> _WORK TO COMPLETE_:
Return exactly the lines that run from the one containing "This screenshot has width=603, height=2576." to the end of the entries, with both ends included.

> _AVAILABLE DATA_:
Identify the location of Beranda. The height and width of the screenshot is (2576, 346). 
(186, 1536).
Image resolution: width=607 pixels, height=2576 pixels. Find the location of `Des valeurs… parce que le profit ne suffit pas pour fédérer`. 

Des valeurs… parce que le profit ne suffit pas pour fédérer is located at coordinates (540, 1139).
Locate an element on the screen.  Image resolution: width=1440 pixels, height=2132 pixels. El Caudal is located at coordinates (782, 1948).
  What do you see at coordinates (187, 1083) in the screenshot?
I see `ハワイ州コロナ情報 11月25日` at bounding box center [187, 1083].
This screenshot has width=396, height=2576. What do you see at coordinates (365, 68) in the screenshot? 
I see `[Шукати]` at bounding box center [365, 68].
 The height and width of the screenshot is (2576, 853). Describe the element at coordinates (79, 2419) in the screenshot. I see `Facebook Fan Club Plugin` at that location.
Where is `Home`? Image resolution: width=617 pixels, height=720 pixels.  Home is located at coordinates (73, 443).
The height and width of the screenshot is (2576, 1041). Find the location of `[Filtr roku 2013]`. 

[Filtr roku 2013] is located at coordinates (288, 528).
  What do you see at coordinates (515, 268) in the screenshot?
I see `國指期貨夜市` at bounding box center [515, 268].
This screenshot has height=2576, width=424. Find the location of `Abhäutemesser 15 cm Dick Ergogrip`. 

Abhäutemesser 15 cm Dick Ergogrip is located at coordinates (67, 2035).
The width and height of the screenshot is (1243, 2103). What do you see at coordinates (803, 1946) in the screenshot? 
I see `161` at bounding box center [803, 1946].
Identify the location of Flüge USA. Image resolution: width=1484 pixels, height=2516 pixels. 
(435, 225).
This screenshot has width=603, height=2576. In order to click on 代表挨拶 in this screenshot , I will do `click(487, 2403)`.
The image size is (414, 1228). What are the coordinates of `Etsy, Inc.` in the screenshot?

> _REPLY TO THE TASK_:
This screenshot has width=603, height=2576. In order to click on 代表挨拶 in this screenshot , I will do `click(487, 2403)`.
The image size is (414, 1228). What are the coordinates of `Etsy, Inc.` in the screenshot?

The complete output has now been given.